▸ **Task requirements**
Sort through the data and copy the lines holding the word "Vertragsabwicklung".

▸ **Material to process**
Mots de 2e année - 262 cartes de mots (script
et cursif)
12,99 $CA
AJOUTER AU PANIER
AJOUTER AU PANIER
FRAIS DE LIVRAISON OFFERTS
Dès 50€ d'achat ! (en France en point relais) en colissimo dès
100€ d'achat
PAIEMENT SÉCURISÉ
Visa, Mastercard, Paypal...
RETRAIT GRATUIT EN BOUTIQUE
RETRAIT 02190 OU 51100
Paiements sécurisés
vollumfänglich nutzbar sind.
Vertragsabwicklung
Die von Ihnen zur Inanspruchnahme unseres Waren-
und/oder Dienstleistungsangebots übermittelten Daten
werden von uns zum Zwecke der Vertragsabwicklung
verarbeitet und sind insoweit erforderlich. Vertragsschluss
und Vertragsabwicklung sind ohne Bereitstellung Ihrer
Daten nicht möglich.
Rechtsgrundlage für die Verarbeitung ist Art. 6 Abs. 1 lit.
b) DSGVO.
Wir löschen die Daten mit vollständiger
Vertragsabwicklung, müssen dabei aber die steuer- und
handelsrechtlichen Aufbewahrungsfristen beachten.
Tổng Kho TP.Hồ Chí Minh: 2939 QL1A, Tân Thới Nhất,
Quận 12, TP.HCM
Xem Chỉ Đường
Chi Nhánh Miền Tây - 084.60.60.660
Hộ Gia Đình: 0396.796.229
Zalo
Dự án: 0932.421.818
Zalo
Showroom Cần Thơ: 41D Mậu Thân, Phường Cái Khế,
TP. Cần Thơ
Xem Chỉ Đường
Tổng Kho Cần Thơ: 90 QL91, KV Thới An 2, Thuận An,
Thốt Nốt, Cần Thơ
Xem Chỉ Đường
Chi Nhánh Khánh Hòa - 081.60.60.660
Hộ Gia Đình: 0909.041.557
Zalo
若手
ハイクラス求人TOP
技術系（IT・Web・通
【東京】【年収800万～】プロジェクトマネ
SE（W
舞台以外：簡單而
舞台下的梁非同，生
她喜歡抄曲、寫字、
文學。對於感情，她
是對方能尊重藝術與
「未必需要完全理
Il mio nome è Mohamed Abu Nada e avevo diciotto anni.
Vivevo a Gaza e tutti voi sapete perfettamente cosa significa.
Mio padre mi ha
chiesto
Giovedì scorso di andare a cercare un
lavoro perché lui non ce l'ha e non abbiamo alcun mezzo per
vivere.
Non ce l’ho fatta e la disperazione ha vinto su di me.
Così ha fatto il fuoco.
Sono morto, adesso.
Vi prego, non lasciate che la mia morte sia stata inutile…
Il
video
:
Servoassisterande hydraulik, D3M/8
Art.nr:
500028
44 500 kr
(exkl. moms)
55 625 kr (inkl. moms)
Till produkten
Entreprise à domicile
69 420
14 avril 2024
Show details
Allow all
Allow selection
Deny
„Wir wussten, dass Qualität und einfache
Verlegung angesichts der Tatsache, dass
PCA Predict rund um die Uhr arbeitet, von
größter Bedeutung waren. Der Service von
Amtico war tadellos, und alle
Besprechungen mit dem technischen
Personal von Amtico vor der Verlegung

▸ **Result of this exercise**
Vertragsabwicklung
werden von uns zum Zwecke der Vertragsabwicklung
und Vertragsabwicklung sind ohne Bereitstellung Ihrer
Vertragsabwicklung, müssen dabei aber die steuer- und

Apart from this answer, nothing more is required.